Poly Styrene: I Am a Cliché

I Am a Cliché presents Marrianne Elliott-Said as a human being, not the disposable pop star described in her lyrics as Poly Styrene. This deeply moving documentary looks beyond the late X-Ray Spex frontwoman’s fame into a personal life fraught with mental health struggles. Narrated by director/daughter Celeste Bell with excerpts from Elliott-Said’s teenage diary, the film is an intimate glimpse into her years after punk. As Bell opens her heart to understand her mother’s complicated history, I Am a Cliché gives fans the same opportunity. 

The Beatles: Get Back

The best music documentaries of 2021 burst open the vaults to showcase archival footage that has never been publicly available until now. Peter Jackson’s Get Back is a massive gift to fans in that regard, though an eight-hour series of John, Paul, George, and Ringo trying to write Let It Be may only truly appeal to Beatle freaks (or musicians who want to see how the sausage is made). Watching classic songs come together in real time is magical, as is the way George pairs pink socks with his turtleneck.  

The Velvet Underground

Todd Haynes has made music the focus of several idiosyncratic projects over the years, including his Karen Carpenter biopic filmed early in his career with Barbie dolls, a semi-fictional twist on the glam-rock reinvention of David Bowie, and another experimental biopic focused on Bob Dylan. The Velvet Underground is a masterclass in the use of split-screen montage to explore how the NYC underground rock heroes fearlessly fused streetwise poetry with avant-garde inclinations. Pushing back against sexist critiques of Nico and the misogynistic behavior of Andy Warhol, Haynes’ mesmerizing film reveals fresh angles on an immortal group of artists.

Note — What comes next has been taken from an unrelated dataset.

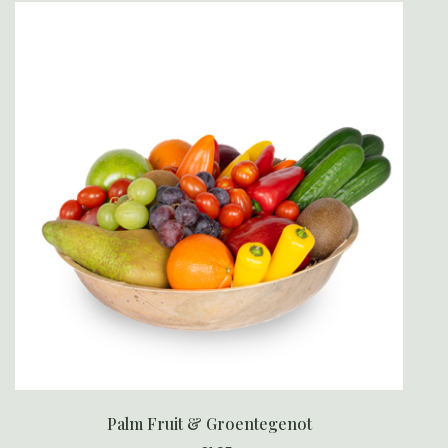
Palm Fruit & Groentegenot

Summer of Soul (…Or, When the Revolution Could Not Be Televised)

In 1969, the Harlem Cultural Festival welcomed over 300,000 attendees to a free outdoor event during the same summer as Woodstock. The difference is that this festival’s astonishing footage of Stevie Wonder, Nina Simone, Sly Stone, Sonny Sharrock, and countless other incredible musicians had been gathering dust for over 50 years…until Questlove decided to televise the revolution. By weaving full-song performances into contemporaneous moments from the civil rights movementplus the commentary of enlightening voices, such as the late journalist and author Greg TateSummer of Soul provides a powerful reminder of the many ways that Black excellence has been suppressed.